Bit-Mapped Flags

NOTE:

These are a little sketchy...I'll fill in details 'soon'.

What's a bit?

1 byte == 8 bits: 00110100 would be 52 translated to base 10. Each bit position represents the presence or absence of a power of two in the number. The left-most bit is 2^7 (128) and the right-most bit is 2^0 (1).

    00110100 = 0*2^7 + 0*2^6 + 1*2^5 + 1*2^4 + 0*2^3 + 1*2^2 + 0*2^1 + 0*2^0
             = 32 + 16 + 4
             = 52

(This is analogous to how base 10 works. 1234 is really 1*10^3 + 2*10^2 + 3*10^1 + 4*10^0. We just don't have to think through the steps because we've been using base 10 since kindergarten or even earlier...)

What's a flag?

A flag is a signal that something is (or is not) happening. Historically, flags could have been placed atop a rampart to signal that a new prince had been born. (The absence of the flag would indicate that the birth had not yet occurred.) More recently, flags have been used to signal messages in semaphore code or to route planes on the runway.

In programming, we use a single bit to represent whether something has or has not happened (or even whether something should or should not happen). We continue to use real flag terminology like saying that a flag is set when it is flying. But then we bastardize it by saying that a flag is unset when it is not flying.

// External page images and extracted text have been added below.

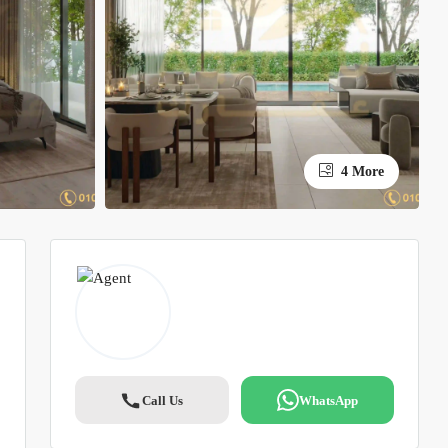
4 More
Call Us
WhatsApp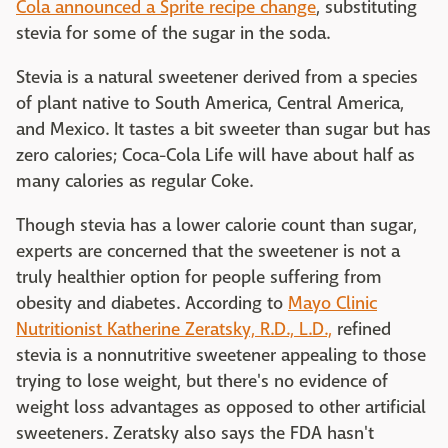
Cola announced a Sprite recipe change
, substituting
stevia for some of the sugar in the soda.
Stevia is a natural sweetener derived from a species
of plant native to South America, Central America,
and Mexico. It tastes a bit sweeter than sugar but has
zero calories; Coca-Cola Life will have about half as
many calories as regular Coke.
Though stevia has a lower calorie count than sugar,
experts are concerned that the sweetener is not a
truly healthier option for people suffering from
obesity and diabetes. According to
Mayo Clinic
Nutritionist Katherine Zeratsky, R.D., L.D.,
refined
stevia is a nonnutritive sweetener appealing to those
trying to lose weight, but there's no evidence of
weight loss advantages as opposed to other artificial
sweeteners. Zeratsky also says the FDA hasn't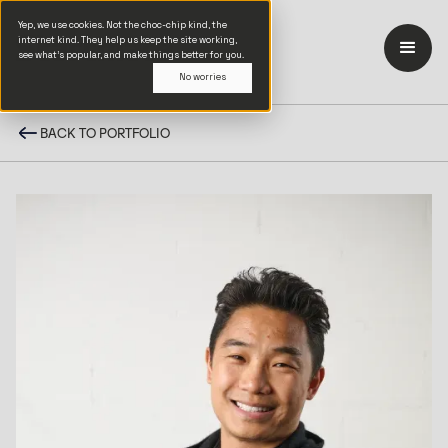
Yep, we use cookies. Not the choc-chip kind, the
internet kind. They help us keep the site working,
see what’s popular, and make things better for you.
No worries
BACK TO PORTFOLIO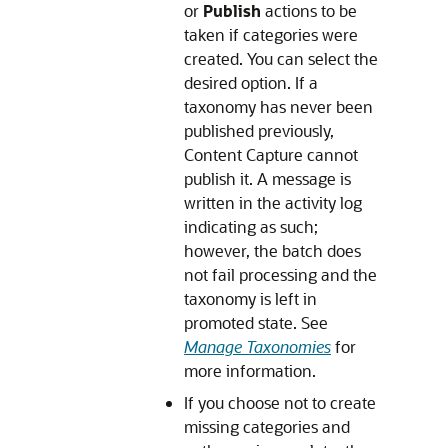
or
Publish
actions to be
taken if categories were
created. You can select the
desired option. If a
taxonomy has never been
published previously,
Content Capture cannot
publish it. A message is
written in the activity log
indicating as such;
however, the batch does
not fail processing and the
taxonomy is left in
promoted state. See
Manage Taxonomies
for
more information.
If you choose not to create
missing categories and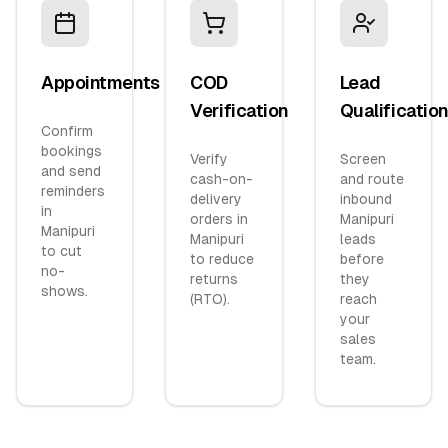
Appointments
COD
Lead
Verification
Qualificatio
Confirm
bookings
Verify
Screen
and send
cash-on-
and route
reminders
delivery
inbound
in
orders in
Manipuri
Manipuri
Manipuri
leads
to cut
to reduce
before
no-
returns
they
shows.
(RTO).
reach
your
sales
team.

So how's it come together?

Let's say that you had 3 things that could either be or not be (fail, eof, and bad for instance). You could assign each of these three its own power of 2 (recall that each bit position represents a particular power of 2). Perhaps:

    enum STATE_TYPE { fail_bit = 1, eof_bit = 2, bad_bit = 4 };

Notice the use of an enumeration to make the declaration of the constants easier and cleaner.

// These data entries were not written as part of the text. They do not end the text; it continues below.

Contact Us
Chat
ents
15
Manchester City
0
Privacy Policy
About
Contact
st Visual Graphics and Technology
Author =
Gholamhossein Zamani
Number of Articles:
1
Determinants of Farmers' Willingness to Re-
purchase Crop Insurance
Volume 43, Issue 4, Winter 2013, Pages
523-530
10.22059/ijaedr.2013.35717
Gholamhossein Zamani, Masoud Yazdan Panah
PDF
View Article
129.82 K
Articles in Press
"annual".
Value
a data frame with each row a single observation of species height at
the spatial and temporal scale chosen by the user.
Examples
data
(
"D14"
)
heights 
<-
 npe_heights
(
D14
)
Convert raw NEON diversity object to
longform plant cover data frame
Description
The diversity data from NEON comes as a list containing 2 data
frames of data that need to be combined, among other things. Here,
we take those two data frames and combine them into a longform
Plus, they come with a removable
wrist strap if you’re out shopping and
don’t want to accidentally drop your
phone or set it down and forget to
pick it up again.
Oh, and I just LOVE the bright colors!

To store the state information, we'll need an integer variable (it is tricky to manipulate floating-point types bit-by-bit). A 'char' can hold 8 bits or 16 bits depending on the system's encoding scheme (quoted due to the fact that we normally don't encode anything other than a keystroke in the character type; here we might make an exception). A short can always hold at least 16 bits. A long can always hold at least 32 bits. And an int can hold 16 or 32 bits depending on the hardware's word size. We'll ignore the 'char' and int possibilities since they are so volatile. Either short or long is good, but which one should we use? Most programmers will err on the side of caution and use a long. This allows them room to grow if later in the maintenance cycle more flags need to be added.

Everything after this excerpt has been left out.